## HOW TO COMPLETE THIS TASK
Would you repeat the entries beneath, with nothing changed?

··· EXCERPTED RECORDS ···

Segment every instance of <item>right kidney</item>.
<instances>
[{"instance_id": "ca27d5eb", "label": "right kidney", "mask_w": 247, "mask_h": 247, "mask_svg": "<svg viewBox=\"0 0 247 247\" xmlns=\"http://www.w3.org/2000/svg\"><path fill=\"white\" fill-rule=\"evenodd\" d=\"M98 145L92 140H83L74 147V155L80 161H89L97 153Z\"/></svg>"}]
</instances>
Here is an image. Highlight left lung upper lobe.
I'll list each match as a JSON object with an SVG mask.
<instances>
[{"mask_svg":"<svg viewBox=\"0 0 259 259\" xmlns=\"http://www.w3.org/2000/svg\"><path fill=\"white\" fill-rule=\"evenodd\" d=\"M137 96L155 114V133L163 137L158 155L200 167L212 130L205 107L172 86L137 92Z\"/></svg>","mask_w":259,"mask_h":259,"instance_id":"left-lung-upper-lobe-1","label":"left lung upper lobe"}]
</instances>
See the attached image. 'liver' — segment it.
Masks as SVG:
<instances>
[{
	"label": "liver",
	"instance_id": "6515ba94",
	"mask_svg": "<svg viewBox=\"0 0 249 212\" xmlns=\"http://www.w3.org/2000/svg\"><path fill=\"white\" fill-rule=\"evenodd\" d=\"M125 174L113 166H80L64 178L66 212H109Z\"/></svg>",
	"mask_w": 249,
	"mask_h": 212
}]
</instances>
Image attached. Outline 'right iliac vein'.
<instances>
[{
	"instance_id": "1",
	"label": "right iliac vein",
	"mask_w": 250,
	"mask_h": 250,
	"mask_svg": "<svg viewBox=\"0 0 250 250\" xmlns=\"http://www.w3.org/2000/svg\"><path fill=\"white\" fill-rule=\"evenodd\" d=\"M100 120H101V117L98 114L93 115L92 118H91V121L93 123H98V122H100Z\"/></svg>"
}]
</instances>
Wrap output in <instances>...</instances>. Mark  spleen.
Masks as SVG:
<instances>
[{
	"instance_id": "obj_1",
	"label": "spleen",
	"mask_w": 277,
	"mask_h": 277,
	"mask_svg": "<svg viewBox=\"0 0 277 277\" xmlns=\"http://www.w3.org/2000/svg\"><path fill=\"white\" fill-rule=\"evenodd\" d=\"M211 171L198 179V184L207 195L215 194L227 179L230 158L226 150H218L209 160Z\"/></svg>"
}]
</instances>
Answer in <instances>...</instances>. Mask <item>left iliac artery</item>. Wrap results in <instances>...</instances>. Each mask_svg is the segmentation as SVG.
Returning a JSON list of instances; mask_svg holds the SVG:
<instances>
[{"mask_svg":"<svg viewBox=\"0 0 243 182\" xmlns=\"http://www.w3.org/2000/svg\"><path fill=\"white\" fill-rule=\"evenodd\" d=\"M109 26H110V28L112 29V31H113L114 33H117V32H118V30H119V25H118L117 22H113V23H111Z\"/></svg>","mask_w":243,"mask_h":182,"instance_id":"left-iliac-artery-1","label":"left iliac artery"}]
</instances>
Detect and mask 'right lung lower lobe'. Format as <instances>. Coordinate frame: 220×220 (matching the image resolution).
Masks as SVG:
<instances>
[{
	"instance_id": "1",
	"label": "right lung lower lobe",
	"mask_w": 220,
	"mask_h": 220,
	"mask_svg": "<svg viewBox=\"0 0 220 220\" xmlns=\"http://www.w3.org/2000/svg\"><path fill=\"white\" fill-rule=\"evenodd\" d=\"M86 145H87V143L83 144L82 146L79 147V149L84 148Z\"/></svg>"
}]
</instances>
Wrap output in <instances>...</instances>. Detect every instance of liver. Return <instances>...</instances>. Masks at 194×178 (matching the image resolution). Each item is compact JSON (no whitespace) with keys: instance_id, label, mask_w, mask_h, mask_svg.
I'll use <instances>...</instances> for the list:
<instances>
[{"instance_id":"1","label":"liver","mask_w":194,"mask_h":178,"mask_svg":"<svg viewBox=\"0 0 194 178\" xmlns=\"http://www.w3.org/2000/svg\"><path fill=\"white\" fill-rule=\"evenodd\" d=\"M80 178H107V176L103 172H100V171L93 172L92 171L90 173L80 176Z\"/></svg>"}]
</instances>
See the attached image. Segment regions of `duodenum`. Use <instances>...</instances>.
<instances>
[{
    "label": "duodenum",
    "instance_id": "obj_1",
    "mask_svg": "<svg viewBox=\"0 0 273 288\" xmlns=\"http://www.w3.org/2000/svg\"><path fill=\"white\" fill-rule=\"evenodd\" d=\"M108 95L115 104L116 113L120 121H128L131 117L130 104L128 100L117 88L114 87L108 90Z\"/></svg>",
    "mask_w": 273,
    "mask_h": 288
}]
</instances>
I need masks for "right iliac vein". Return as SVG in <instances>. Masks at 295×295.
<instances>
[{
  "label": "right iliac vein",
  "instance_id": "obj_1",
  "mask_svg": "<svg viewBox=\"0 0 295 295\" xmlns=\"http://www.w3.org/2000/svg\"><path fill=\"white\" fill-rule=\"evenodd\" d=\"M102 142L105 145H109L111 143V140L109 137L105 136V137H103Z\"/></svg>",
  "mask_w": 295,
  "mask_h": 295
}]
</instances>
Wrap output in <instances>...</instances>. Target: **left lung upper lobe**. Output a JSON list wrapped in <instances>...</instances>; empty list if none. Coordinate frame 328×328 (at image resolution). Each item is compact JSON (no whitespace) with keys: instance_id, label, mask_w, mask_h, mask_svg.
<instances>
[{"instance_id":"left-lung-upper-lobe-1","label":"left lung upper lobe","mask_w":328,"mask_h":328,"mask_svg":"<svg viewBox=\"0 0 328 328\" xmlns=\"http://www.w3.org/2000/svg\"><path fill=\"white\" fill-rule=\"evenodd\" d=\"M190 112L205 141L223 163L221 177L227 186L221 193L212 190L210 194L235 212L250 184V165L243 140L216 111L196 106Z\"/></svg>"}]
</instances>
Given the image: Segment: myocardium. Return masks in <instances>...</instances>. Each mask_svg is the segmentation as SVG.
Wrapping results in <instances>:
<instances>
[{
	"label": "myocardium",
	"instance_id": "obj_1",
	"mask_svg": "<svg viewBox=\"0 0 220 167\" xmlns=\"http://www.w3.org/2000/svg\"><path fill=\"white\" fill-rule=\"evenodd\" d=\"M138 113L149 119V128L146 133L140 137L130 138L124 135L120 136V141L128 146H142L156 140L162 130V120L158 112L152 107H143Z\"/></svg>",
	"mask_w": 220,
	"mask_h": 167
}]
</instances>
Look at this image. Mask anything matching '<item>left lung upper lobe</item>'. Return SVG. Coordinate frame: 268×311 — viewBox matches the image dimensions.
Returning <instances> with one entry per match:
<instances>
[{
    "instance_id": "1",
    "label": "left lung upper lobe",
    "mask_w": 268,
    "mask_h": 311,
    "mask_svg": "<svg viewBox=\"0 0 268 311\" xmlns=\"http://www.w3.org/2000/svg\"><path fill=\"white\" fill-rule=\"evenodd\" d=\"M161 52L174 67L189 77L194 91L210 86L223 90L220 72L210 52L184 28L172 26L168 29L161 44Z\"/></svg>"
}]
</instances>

···

## OUTPUT
Segment every instance of <item>right kidney</item>.
<instances>
[{"instance_id": "ca27d5eb", "label": "right kidney", "mask_w": 247, "mask_h": 247, "mask_svg": "<svg viewBox=\"0 0 247 247\" xmlns=\"http://www.w3.org/2000/svg\"><path fill=\"white\" fill-rule=\"evenodd\" d=\"M98 145L92 140H83L74 147V155L80 161H89L97 153Z\"/></svg>"}]
</instances>
Here is an image. Highlight left lung upper lobe.
I'll list each match as a JSON object with an SVG mask.
<instances>
[{"mask_svg":"<svg viewBox=\"0 0 259 259\" xmlns=\"http://www.w3.org/2000/svg\"><path fill=\"white\" fill-rule=\"evenodd\" d=\"M137 96L155 114V133L163 137L158 155L200 167L212 130L205 107L172 86L137 92Z\"/></svg>","mask_w":259,"mask_h":259,"instance_id":"left-lung-upper-lobe-1","label":"left lung upper lobe"}]
</instances>
See the attached image. 'liver' — segment it.
Masks as SVG:
<instances>
[{
	"label": "liver",
	"instance_id": "6515ba94",
	"mask_svg": "<svg viewBox=\"0 0 249 212\" xmlns=\"http://www.w3.org/2000/svg\"><path fill=\"white\" fill-rule=\"evenodd\" d=\"M125 174L113 166H80L64 178L66 212H109Z\"/></svg>",
	"mask_w": 249,
	"mask_h": 212
}]
</instances>
Image attached. Outline 'right iliac vein'.
<instances>
[{
	"instance_id": "1",
	"label": "right iliac vein",
	"mask_w": 250,
	"mask_h": 250,
	"mask_svg": "<svg viewBox=\"0 0 250 250\" xmlns=\"http://www.w3.org/2000/svg\"><path fill=\"white\" fill-rule=\"evenodd\" d=\"M100 120H101V117L98 114L93 115L92 118H91V121L93 123H98V122H100Z\"/></svg>"
}]
</instances>
Wrap output in <instances>...</instances>. Mark  spleen.
Masks as SVG:
<instances>
[{
	"instance_id": "obj_1",
	"label": "spleen",
	"mask_w": 277,
	"mask_h": 277,
	"mask_svg": "<svg viewBox=\"0 0 277 277\" xmlns=\"http://www.w3.org/2000/svg\"><path fill=\"white\" fill-rule=\"evenodd\" d=\"M211 171L198 179V184L207 195L215 194L227 179L230 158L226 150H218L209 160Z\"/></svg>"
}]
</instances>
Answer in <instances>...</instances>. Mask <item>left iliac artery</item>. Wrap results in <instances>...</instances>. Each mask_svg is the segmentation as SVG.
Returning a JSON list of instances; mask_svg holds the SVG:
<instances>
[{"mask_svg":"<svg viewBox=\"0 0 243 182\" xmlns=\"http://www.w3.org/2000/svg\"><path fill=\"white\" fill-rule=\"evenodd\" d=\"M109 26H110V28L112 29V31H113L114 33H117V32H118V30H119V25H118L117 22H113V23H111Z\"/></svg>","mask_w":243,"mask_h":182,"instance_id":"left-iliac-artery-1","label":"left iliac artery"}]
</instances>
Detect and mask 'right lung lower lobe'. Format as <instances>. Coordinate frame: 220×220 (matching the image resolution).
Masks as SVG:
<instances>
[{
	"instance_id": "1",
	"label": "right lung lower lobe",
	"mask_w": 220,
	"mask_h": 220,
	"mask_svg": "<svg viewBox=\"0 0 220 220\" xmlns=\"http://www.w3.org/2000/svg\"><path fill=\"white\" fill-rule=\"evenodd\" d=\"M86 145H87V143L83 144L82 146L79 147V149L84 148Z\"/></svg>"
}]
</instances>
Wrap output in <instances>...</instances>. Detect every instance of liver. Return <instances>...</instances>. Masks at 194×178 (matching the image resolution). Each item is compact JSON (no whitespace) with keys: instance_id, label, mask_w, mask_h, mask_svg.
I'll use <instances>...</instances> for the list:
<instances>
[{"instance_id":"1","label":"liver","mask_w":194,"mask_h":178,"mask_svg":"<svg viewBox=\"0 0 194 178\" xmlns=\"http://www.w3.org/2000/svg\"><path fill=\"white\" fill-rule=\"evenodd\" d=\"M80 178H107V176L103 172H100V171L93 172L92 171L90 173L80 176Z\"/></svg>"}]
</instances>
See the attached image. Segment regions of `duodenum`. Use <instances>...</instances>.
<instances>
[{
    "label": "duodenum",
    "instance_id": "obj_1",
    "mask_svg": "<svg viewBox=\"0 0 273 288\" xmlns=\"http://www.w3.org/2000/svg\"><path fill=\"white\" fill-rule=\"evenodd\" d=\"M108 95L115 104L116 113L120 121H128L131 117L130 104L128 100L117 88L114 87L108 90Z\"/></svg>",
    "mask_w": 273,
    "mask_h": 288
}]
</instances>
I need masks for "right iliac vein". Return as SVG in <instances>. Masks at 295×295.
<instances>
[{
  "label": "right iliac vein",
  "instance_id": "obj_1",
  "mask_svg": "<svg viewBox=\"0 0 295 295\" xmlns=\"http://www.w3.org/2000/svg\"><path fill=\"white\" fill-rule=\"evenodd\" d=\"M102 142L105 145H109L111 143V140L109 137L105 136V137H103Z\"/></svg>",
  "mask_w": 295,
  "mask_h": 295
}]
</instances>
Wrap output in <instances>...</instances>. Target: **left lung upper lobe**. Output a JSON list wrapped in <instances>...</instances>; empty list if none. Coordinate frame 328×328 (at image resolution). Each item is compact JSON (no whitespace) with keys: instance_id, label, mask_w, mask_h, mask_svg.
<instances>
[{"instance_id":"left-lung-upper-lobe-1","label":"left lung upper lobe","mask_w":328,"mask_h":328,"mask_svg":"<svg viewBox=\"0 0 328 328\" xmlns=\"http://www.w3.org/2000/svg\"><path fill=\"white\" fill-rule=\"evenodd\" d=\"M190 112L205 141L223 163L221 177L227 186L221 193L212 190L210 194L235 212L250 184V165L243 140L216 111L196 106Z\"/></svg>"}]
</instances>
Given the image: Segment: myocardium. Return masks in <instances>...</instances>. Each mask_svg is the segmentation as SVG.
Wrapping results in <instances>:
<instances>
[{
	"label": "myocardium",
	"instance_id": "obj_1",
	"mask_svg": "<svg viewBox=\"0 0 220 167\" xmlns=\"http://www.w3.org/2000/svg\"><path fill=\"white\" fill-rule=\"evenodd\" d=\"M138 113L149 119V128L146 133L140 137L130 138L124 135L120 136V141L128 146H142L156 140L162 130V120L158 112L152 107H143Z\"/></svg>",
	"mask_w": 220,
	"mask_h": 167
}]
</instances>
Look at this image. Mask anything matching '<item>left lung upper lobe</item>'. Return SVG. Coordinate frame: 268×311 — viewBox matches the image dimensions.
Returning <instances> with one entry per match:
<instances>
[{
    "instance_id": "1",
    "label": "left lung upper lobe",
    "mask_w": 268,
    "mask_h": 311,
    "mask_svg": "<svg viewBox=\"0 0 268 311\" xmlns=\"http://www.w3.org/2000/svg\"><path fill=\"white\" fill-rule=\"evenodd\" d=\"M161 52L174 67L189 77L194 91L210 86L223 90L220 72L210 52L184 28L172 26L168 29L161 44Z\"/></svg>"
}]
</instances>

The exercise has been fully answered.